Рыжебородый ждал ответа, но Сын Марии молчал. Тогда Иуда схватил его за руку и встряхнул, словно пробуждая ото сна.
– Ты понял меня? – спросил Иуда. – Ты слышал, что я сказал?
– Понял, – ответил тот, открывая глаза.
– Я говорю тебе это, стиснув зубы, чтобы ты знал, кто я и чего желаю. Отвечай: хочешь, чтобы я шел вместе с тобой, или нет? Мне нужно знать это.
– Хочу, брат Иуда.
– И ты позволишь мне свободно высказывать свое мнение, возражать, говорить «нет», когда сам ты будешь говорить «да»? Потому как имей в виду: другие могут слушать тебя, разинув рот, а я не могу. Я – не раб, а свободный человек – запомни это!
– И я желаю того же, брат Иуда, – свободы.
Рыжебородый вскочил и схватил Иисуса за плечо.
– Ты хочешь освободить Израиль от римлян? – крикнул Иуда, обжигая Сына Марии своим дыханием.
– Я хочу освободить душу от греха.
Иуда в ярости оторвал руку от плеча Иисуса и ударил кулаком по стволу маслины.
– Здесь пути наши расходятся, – прорычал он, злобно взглянув на Иисуса. – Прежде нужно тело освободить от римлян, а затем уже – душу от греха, вот путь истинный. Можешь вступить на него?
– Дом строят не с крыши, а с основания. Основание есть душа, Иуда.
– Основание есть тело, Сыне Марии, – с него и следует начинать. Я уже как-то говорил тебе и сейчас повторяю: подумай, встань на тот путь, о котором я говорю тебе. Потому я и иду вместе с тобой. Чтобы указывать тебе путь.

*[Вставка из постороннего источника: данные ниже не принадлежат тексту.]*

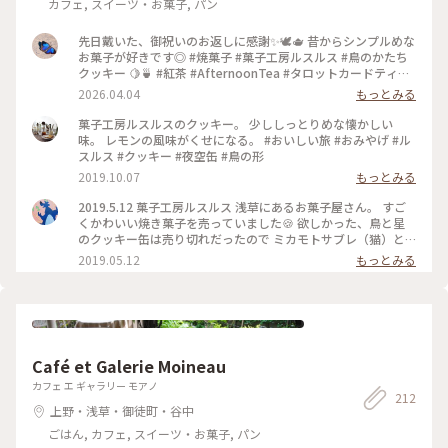
カフェ, スイーツ・お菓子, パン
先日戴いた、御祝いのお返しに感謝✨🕊️🫖 昔からシンプルめな
お菓子が好きです◎ #焼菓子 #菓子工房ルスルス #鳥のかたち
クッキー 🍋🍵 #紅茶 #AfternoonTea #タロットカードティー
🐰
2026.04.04
もっとみる
菓子工房ルスルスのクッキー。 少ししっとりめな懐かしい
味。 レモンの風味がくせになる。 #おいしい旅 #おみやげ #ル
スルス #クッキー #夜空缶 #鳥の形
2019.10.07
もっとみる
2019.5.12 菓子工房ルスルス 浅草にあるお菓子屋さん。 すご
くかわいい焼き菓子を売っていました🍪 欲しかった、鳥と星
のクッキー缶は売り切れだったので ミカモトサブレ（猫）と
紅茶クッキーを買って帰りました🐱💕 今はイートインはお休
2019.05.12
もっとみる
みしているみたいです。 #東京 #浅草 #スイーツ #クッキ
ー
Café et Galerie Moineau
カフェ エ ギャラリー モアノ
212
上野・浅草・御徒町・谷中
ごはん, カフェ, スイーツ・お菓子, パン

Спавший подле соседней маслины Андрей услыхал сквозь сон голоса и проснулся. Прислушавшись, он распознал голос Учителя и еще чей-то, хриплый и гневный. Андрей встревожился: неужто кто-то пришел ночью, чтобы причинить Учителю зло? Он знал, что, где бы ни проходил Учитель, всегда там оставалось множество юношей, женщин и бедняков, полюбивших его, но также и множество богачей, старост и стариков, возненавидевших его и желавших его гибели. Может быть, эти нечестивцы прислали какого-нибудь верзилу постращать Учителя? Крадучись, Андрей стал пробираться во тьме на четвереньках туда, откуда доносились голоса, но рыжебородый услышал, как кто-то приближается к ним тайком, привстал на коленях и крикнул:
– Кто здесь?
Андрей узнал его голос.
– Это я – Андрей, Иуда.
– Отправляйся спать, сыне Ионы. У нас тут разговор.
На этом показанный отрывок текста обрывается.